Contrary to common perception, these overly thin children, a problem that in its most severe forms can be lethal, are concentrated in Asia and not in countries with emergencies such as those in several Africans.
40 million children are overweight or obese
Furthermore, 340 million - one out of every two children in that age range - suffer from deficiencies in vitamin S and essential nutrients such as vitamin A or iron.
Meanwhile, 40 million are overweight or obese, a problem that has exploded in recent years.
The problem of formula milk in babies
The problems, according to the report, begin from the first months of life, since only two out of every five babies under six months of age feed exclusively on breast milk, as recommended by specialists.
The use of infant formula for artificial lactation has increased significantly in recent years, with a growth of 41% on a global scale between 2008 and 2013 and skyrocketing by 72% in upper-middle-income countries, such as Brazil, China or Turkey.
44% of children do not eat fruits or vegetables
In the next stage, from 6 months to two years, 44% of children do not receive fruits or vegetables and 59% do not eat eggs, dairy, fish or meat, denounces UNICEF.

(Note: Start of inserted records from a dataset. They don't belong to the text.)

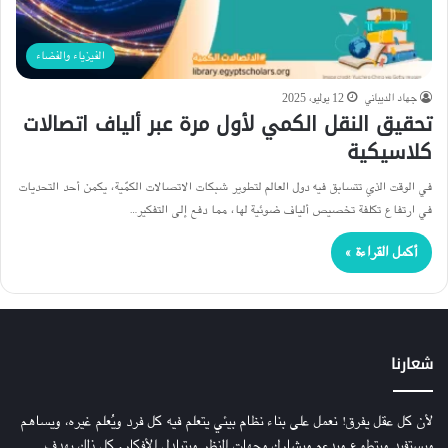
الفيزياء والفضاء
جهاد الديباني
12 يوليو، 2025
تحقيق النقل الكمي لأول مرة عبر ألياف اتصالات
كلاسيكية
في الوقت الذي تتسابق فيه دول العالم لتطوير شبكات الاتصالات الكمّية، يكمن أحد التحديات
في ارتفاع تكلفة تخصيص ألياف ضوئية لها، مما دفع إلى التفكير…
أكمل القراءة »
شعارنا
لأن كل عقل يفرق! نعمل على بناء نظام بيئي يتعلم فيه كل فرد ويُعلم غيره، ويساهم
ويستفيد ويتطوع ويدعم ويشارك وجهات النظر ويتبادل الأفكار. كل ذلك بهدف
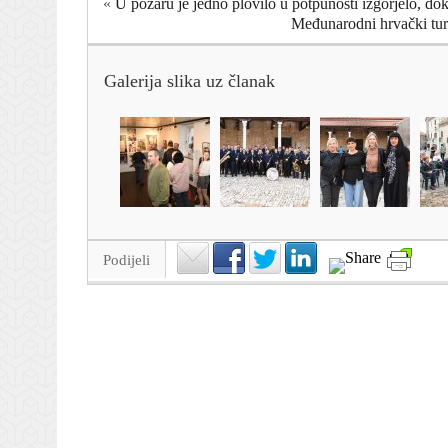
«
U požaru je jedno plovilo u potpunosti izgorjelo, do
Međunarodni hrvački tur
Galerija slika uz članak
Podijeli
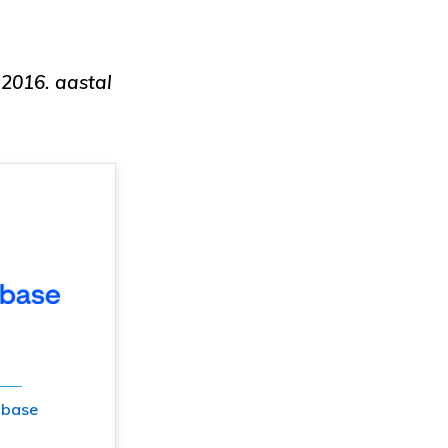
2016. aastal
nbase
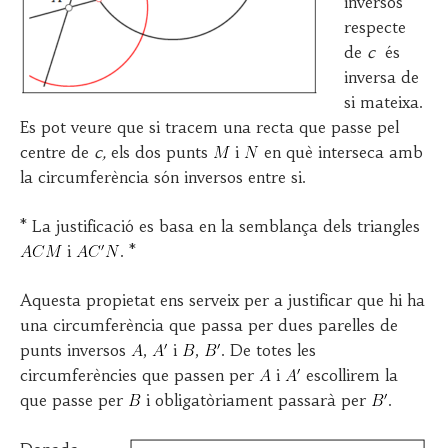
inversos
respecte
de
c
és
inversa de
si mateixa.
Es pot veure que si tracem una recta que passe pel
centre de
c,
els dos punts
i
en què interseca amb
la circumferència són inversos entre si.
* La justificació es basa en la semblança dels triangles
i
. *
Aquesta propietat ens serveix per a justificar que hi ha
una circumferència que passa per dues parelles de
punts inversos
,
i
,
. De totes les
circumferències que passen per
i
escollirem la
que passe per
i obligatòriament passarà per
.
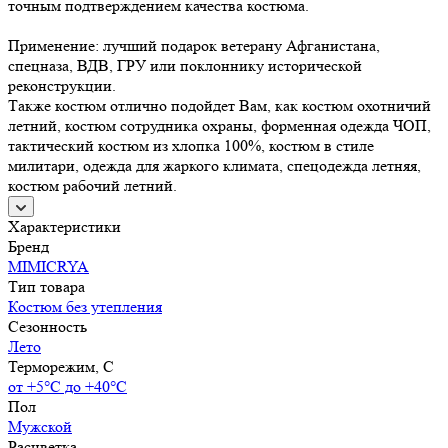
точным подтверждением качества костюма.
Применение: лучший подарок ветерану Афганистана,
спецназа, ВДВ, ГРУ или поклоннику исторической
реконструкции.
Также костюм отлично подойдет Вам, как костюм охотничий
летний, костюм сотрудника охраны, форменная одежда ЧОП,
тактический костюм из хлопка 100%, костюм в стиле
милитари, одежда для жаркого климата, спецодежда летняя,
костюм рабочий летний.
Характеристики
Бренд
MIMICRYA
Тип товара
Костюм без утепления
Сезонность
Лето
Терморежим, C
от +5°С до +40°С
Пол
Мужской
Расцветка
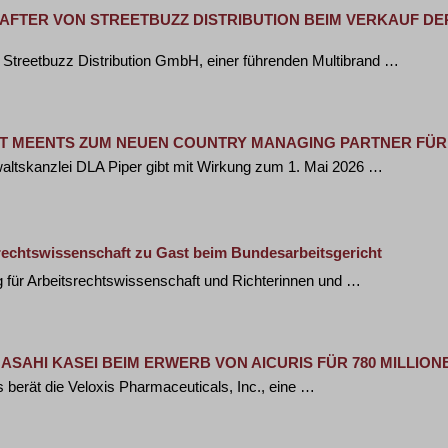
FTER VON STREETBUZZ DISTRIBUTION BEIM VERKAUF D
 Streetbuzz Distribution GmbH, einer führenden Multibrand …
ERT MEENTS ZUM NEUEN COUNTRY MANAGING PARTNER FÜ
nwaltskanzlei DLA Piper gibt mit Wirkung zum 1. Mai 2026 …
srechtswissenschaft zu Gast beim Bundesarbeitsgericht
g für Arbeitsrechtswissenschaft und Richterinnen und …
ASAHI KASEI BEIM ERWERB VON AICURIS FÜR 780 MILLIO
s berät die Veloxis Pharmaceuticals, Inc., eine …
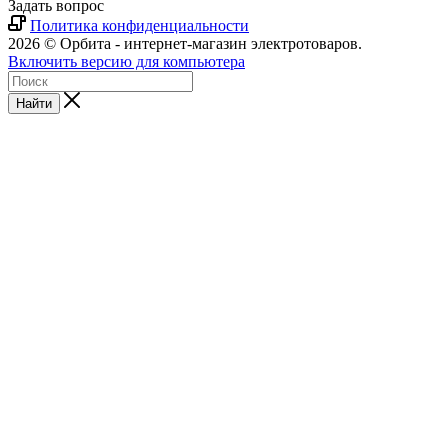
Задать вопрос
Политика конфиденциальности
2026 © Орбита - интернет-магазин электротоваров.
Включить версию для компьютера
Найти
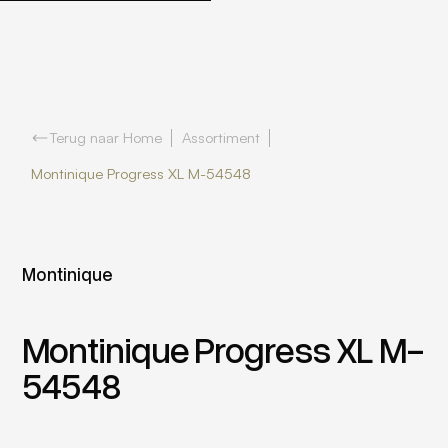
Terug naar Home
Assortiment
Montinique Progress XL M-54548
Montinique
Montinique Progress XL M-
54548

In the case of school-age children, the report warns about the abuse of ultra-processed foods, soft drinks and fast food.
As an example, he points out that 42% of teens who go to school in low- and middle-income countries drink carbonated beverages full of sugar at least once a day.
Unicef points to inappropriate advertising and the ease with which these products are accessed, not only in cities, but also in remote areas as responsible.
The importance of a food education
In addition, families with fewer resources tend to feed their children with lower quality food, the cost of which is increasingly lower, in contrast to the increase in the prices of healthy products.
As an example, in a highly developed country such as the United Kingdom, the rate of overweight doubles in the poorest areas compared to the richest.
To combat child malnutrition in the world, Unicef recommends working on food education, using measures such as taxes on sugar, encouraging producers to offer healthier meals or improving labels, among other actions.
"We are losing ground in the fight for healthy diets," Fore warned, stressing that governments, the private sector and civil society must come together to achieve results.